In general, it can be said that branding seeks to influence how people see the branded entity relative to its competitors positioned in a competitive landscape.
But this purpose can be accomplished in quite different ways.
Normal branding tends to accepts a conventional view of a market as given, and works on how the branded entity is perceived when seen from this view. It tends to position products by looking for unoccupied areas in the landscape and marking territory there, and “owning that space” by identifying the brand with certain desirable characteristics. It then builds the brand on that space by emphasizing those differences, messaging the importance of the differences, aestheticizing the differences in order to make them as appealing as possible.
A different approach to branding attempts to influence how people see the market, by showing a different angle from which it can be viewed — one that reveals the branded entity at its best angle and the competitors at their worst. In this approach, the branded entity shows the customer its own activities, needs, desires and pain-points in a new way that the branded entity is uniquely suited to address. The component parts of the shift — which are not to be seen as discrete pieces to craft bit by but, but rather as parts of a whole to be developed together — are simultaneously factual, practical, ethical and emotional — and form an ethos that is inhabited and participated in.
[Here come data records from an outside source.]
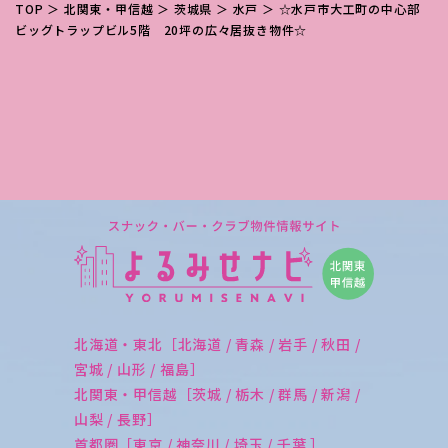
TOP
＞
北関東・甲信越
＞
茨城県
＞
水戸
＞ ☆水戸市大工町の中心部
ビッグトラップビル5階 20坪の広々居抜き物件☆
北海道・東北［北海道 / 青森 / 岩手 / 秋田 /
宮城 / 山形 / 福島］
北関東・甲信越［茨城 / 栃木 / 群馬 / 新潟 /
山梨 / 長野］
首都圏［東京 / 神奈川 / 埼玉 / 千葉 ］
Another way to characterize the two approaches: the former treats brands as 3rd person (an object of sight), and the latter treats brands as 1st person (a way of seeing). The 3rd person brand is passive in respect to the viewer, and concentrates all its efforts on presenting itself as compellingly as possible. The 1st person brand invites the viewer to join it in looking at things from a fresher and more productive angle. And that angle reflects the 1st person brand in the best light, at the best angle so the brand doesn’t even have to preen or present. It is just naturally the best choice.